Cosa ne sarà “del bel paese là dove 'l sì suona”?
di Mauro Aurigi
SIENA. Tempo fa ho ricevuto nella casella elettronica la rivista pubblicitaria Green Vision Magazine edita da un consorzio italiano di aziende ottiche. Visto il titolo si poteva già immaginare che contenesse, come in effetti conteneva, un’alluvione di anglismi. Non resistetti alla tentazione e reagii col seguente messaggio alla redazione della rivista:
“Vi prego di cancellarmi dal vostro indirizzario. Non voglio avere nulla a che fare con iniziative come la vostra che, per farsi capire (o per dare immeritato lustro alla propria attività), sente necessario ricorrere, massivamente e senza alcuna giustificazione possibile, alla lingua del “Grande Badrone Biango che sda di là del mare”. E’ puro servilismo culturale, il peggiore dei servilismi, tipico del Terzo Mondo.
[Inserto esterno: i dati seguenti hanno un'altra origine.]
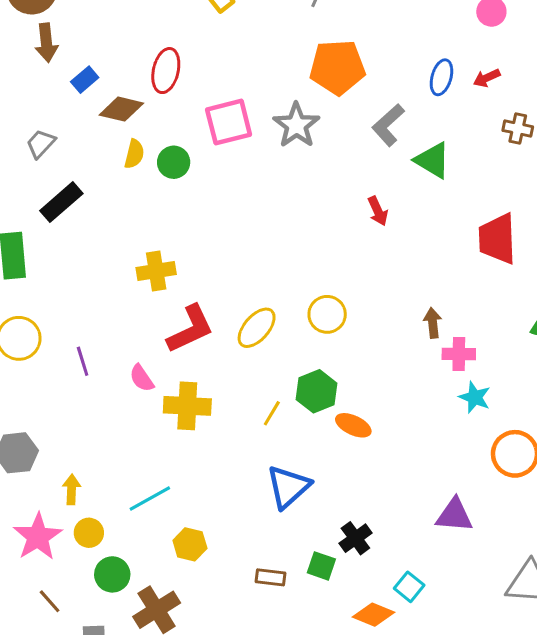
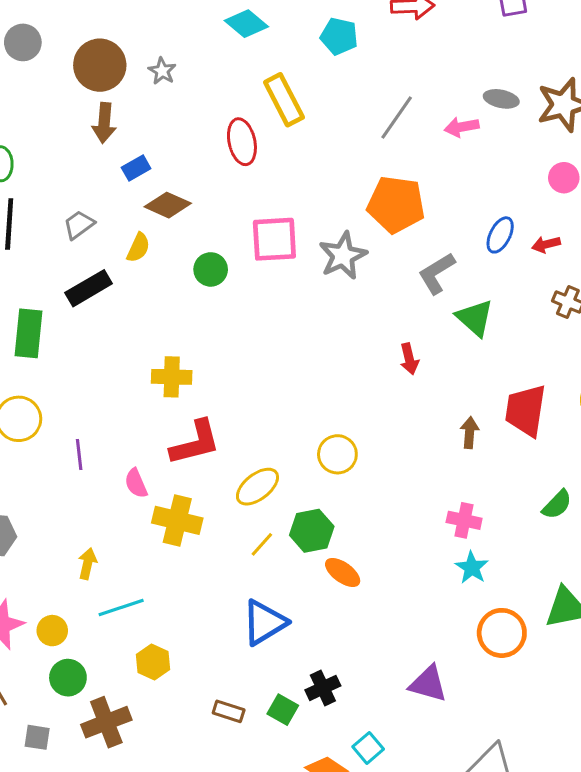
red ellipse: (166, 71) -> (242, 142), moved, turned -36
yellow semicircle: (134, 154) -> (138, 248), moved
brown arrow: (433, 323) -> (470, 433), moved
yellow ellipse: (257, 328) -> (257, 487), moved
yellow arrow: (71, 489) -> (87, 564), moved

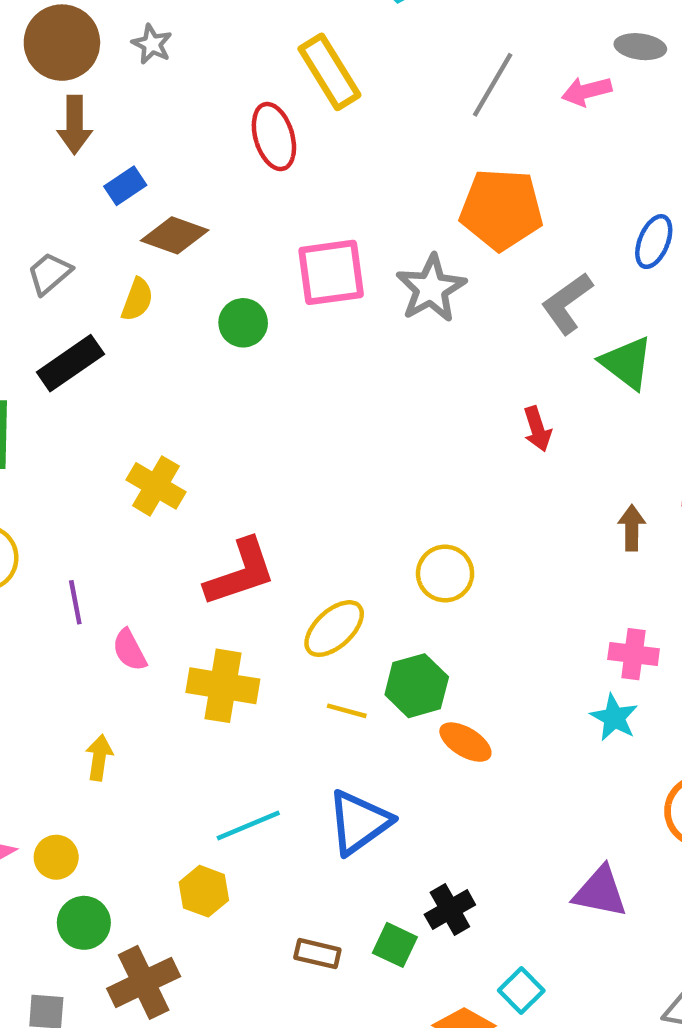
yellow cross: (172, 377) -> (156, 486), moved, turned 33
pink semicircle: (136, 483) -> (129, 650), moved
yellow line: (262, 544) -> (347, 711), turned 68
cyan star: (472, 568) -> (614, 718), moved
cyan line: (121, 607) -> (248, 826), moved

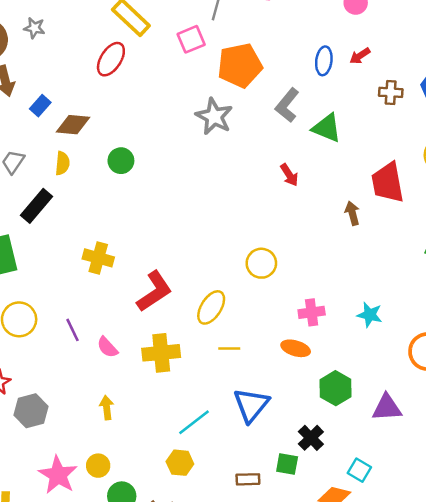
red ellipse: (274, 137) -> (111, 59), turned 64
pink square: (331, 272) -> (191, 39), moved, size x0.7
pink cross: (634, 654) -> (312, 312), moved
green hexagon: (417, 686) -> (336, 388), moved

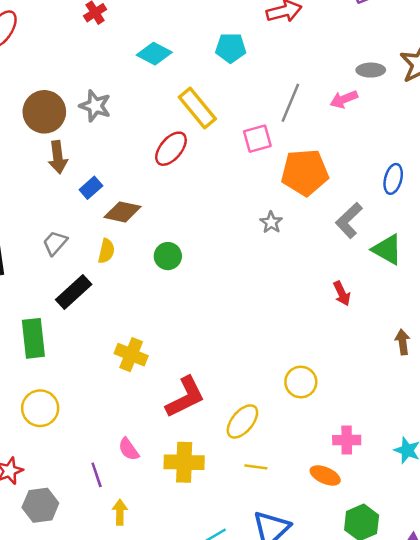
gray star: (34, 28) -> (95, 106), size x1.4
gray star: (214, 116) -> (271, 222), size x0.6
purple line: (72, 330) -> (97, 475), moved

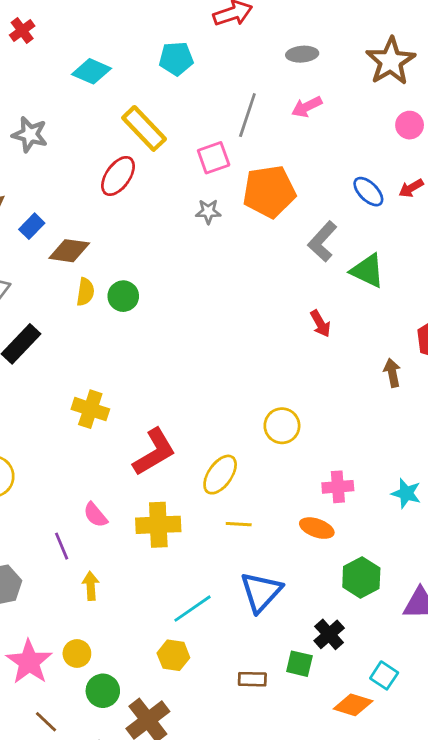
gray ellipse: (371, 70) -> (302, 54), moved
blue ellipse: (393, 179) -> (368, 192), turned -56
gray star: (271, 222) -> (208, 212), moved, turned -30
yellow semicircle: (106, 251) -> (85, 292), moved

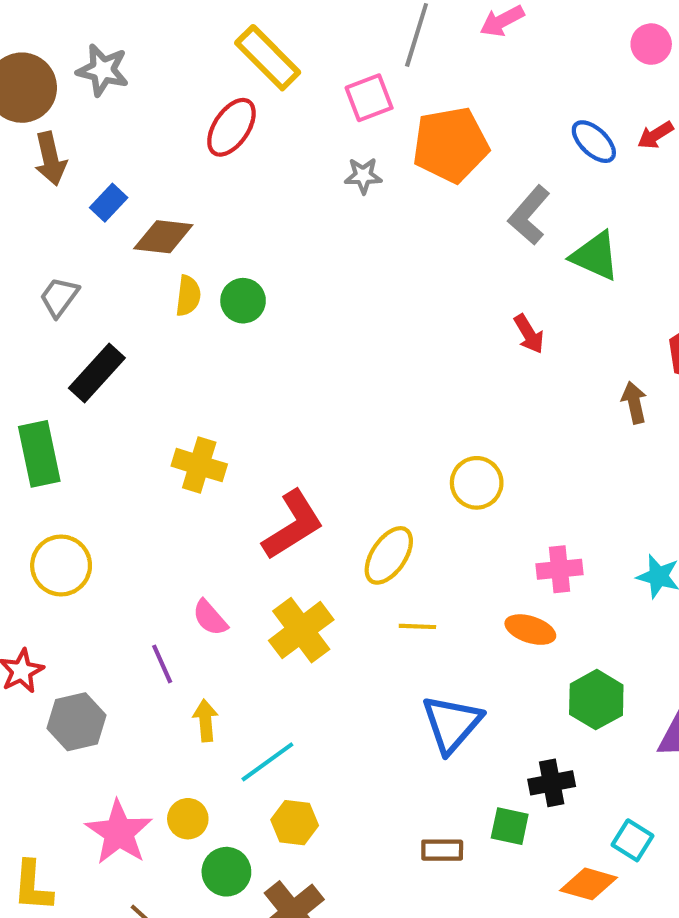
yellow cross: (158, 525) -> (301, 630), turned -33
cyan line: (192, 609) -> (267, 762), moved
black cross: (329, 634) -> (552, 783), turned 32
yellow hexagon: (173, 655) -> (295, 823), moved

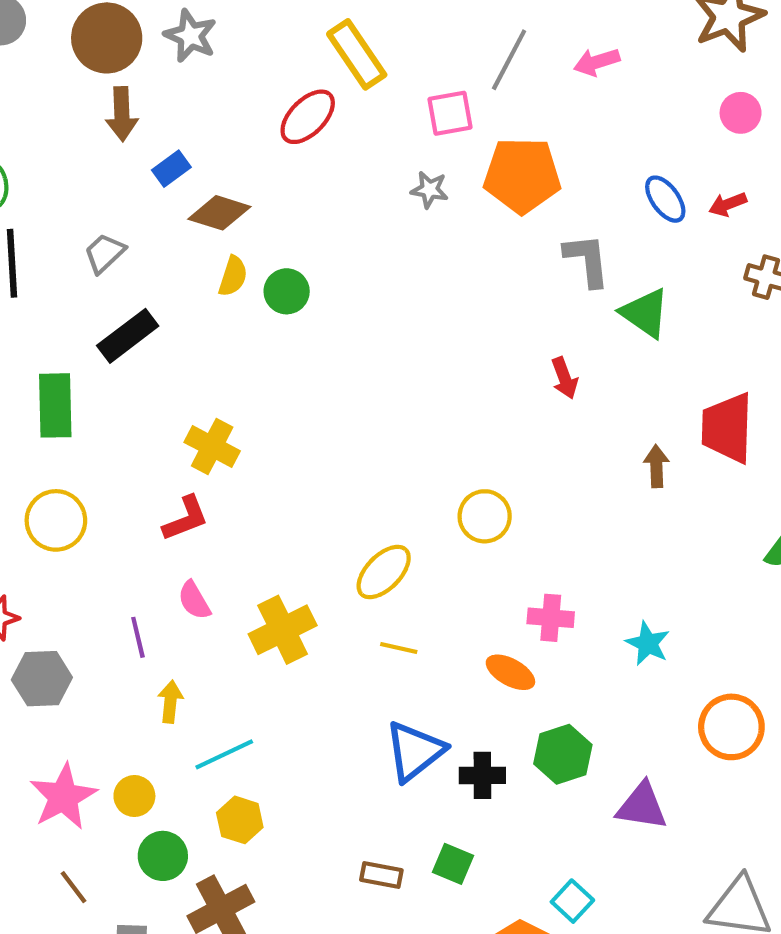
gray L-shape: (529, 215) -> (587, 260), turned 122
red L-shape: (293, 525) -> (186, 518), moved, size x0.7
black cross: (552, 783) -> (482, 775), moved

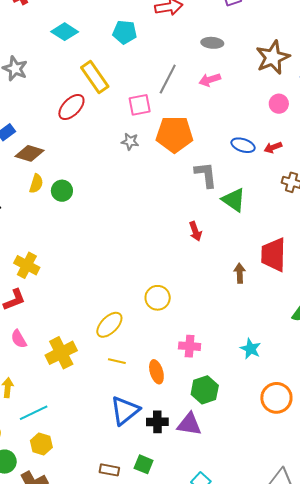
blue ellipse: (665, 199) -> (243, 145), turned -35
cyan star: (648, 643) -> (251, 349), moved
orange ellipse: (510, 672) -> (156, 372), moved, turned 45
green hexagon: (563, 754) -> (205, 390), moved
purple triangle: (642, 806) -> (189, 424), moved

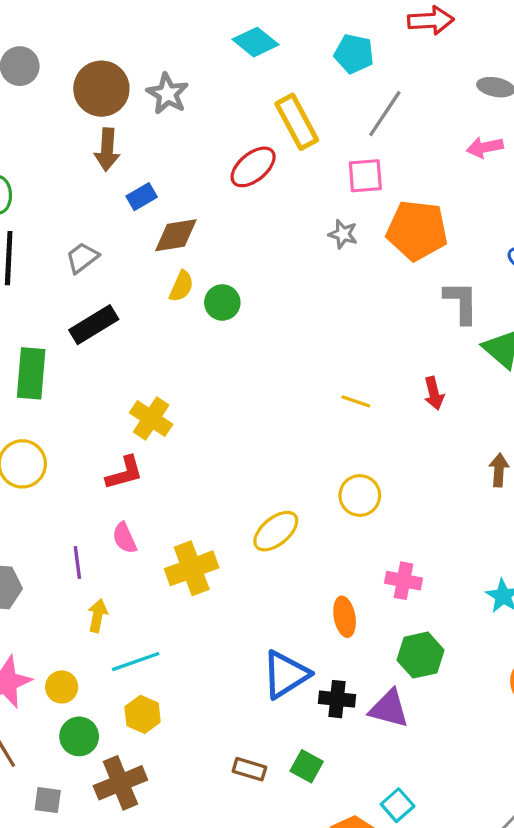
gray line: (168, 79) -> (385, 114), moved
brown diamond: (29, 153) -> (176, 235), turned -32
yellow line: (117, 361) -> (356, 401), moved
Ed è anche il primo segnale di decadenza di un popolo e il massimo ostacolo alla possibilità che quel popolo possa risalire nella classifica delle nazioni civili (Italia docet)”.
L’ITALIANO LINGUA DEI POVERI?
Ovviamente non ho ricevuto risposta, ma quella pubblicità non mi è più arrivata. Ma capite a che punto siamo arrivati? Non voglio neanche tenere conto del terribile dato statistico (nel 1990 gli anglismi nei dizionari italiani erano 1600, mentre oggi, trenta anni dopo, sono diventati 4000), ma provate a pensare alla scritta “Rivista della Visione Verde” e poi confrontatela con quella assolutamente identica “Green Vision Magazine”. Immediatamente e inconsapevolmente percepireste che la scritta nella nostra lingua suona provinciale, ordinaria, dozzinale, mentre quella in inglese è elegante, intelligente, anzi, come si dice? è SMART! Eppure le due espressioni hanno lo stesso identico significato. Provate a fare lo stesso confronto con migliaia di altre situazioni (tanto è ormai inquinata la nostra lingua) come per esempio tra “Jobs Act” e “Legge del lavoro”, tra “competitor” e concorrente”, tra “hub” e “snodo” o “ganglio”, tra “okey” e “sì” o “va bene”, eccetera eccetera.
Ciò vuol dire che inconsapevolmente ci siamo auto-convinti di essere un sub-popolo, portatore di una sub-cultura. E ciò è spaventoso. Potrebbe significare che abbiamo superato il punto del non ritorno. Come potremo definirci Italiani se non useremo più la lingua italiana come inevitabilmente accadrà se non reagiamo? Già qualche anno fa il comico tedesco Harald Schmidt, domandandosi come mai Papa Francesco avesse fatto la sua prima benedizione pasquale in italiano, così si rispose, alludendo al francescanesimo ma in realtà volendo offenderci in maniera brutale: “Perché l’italiano è la lingua dei poveri”.
L’ESTINZIONE DEI KOALA E QUELLA DELLA NOSTRA LINGUA
Nel frattempo mi è arrivata un’altra pubblicità, quella del lancio di una nuova campagna ambientalista del WWF dal titolo “RENATURE ITALY”. Anche in questo caso non ho saputo trattenermi. Qui di seguito il messaggio al WWF con cui ho reagito:
“Renature Italy”?, perché non Rinatura l’Italia? Possibile che siate affetti dallo stesso servilismo culturale, tipico del Terzo Mondo, di quegli Italiani che non sono capaci di colloquiare con i loro conterranei usando la loro comune lingua? Possibile che facciate una battaglia per salvare dall’estinzione il koala australiano, senza rendervi conto che contemporaneamente ne state combattendo un’altra per l’estinzione della nostra lingua?”
Vi terrò informati, se dovessero rispondere.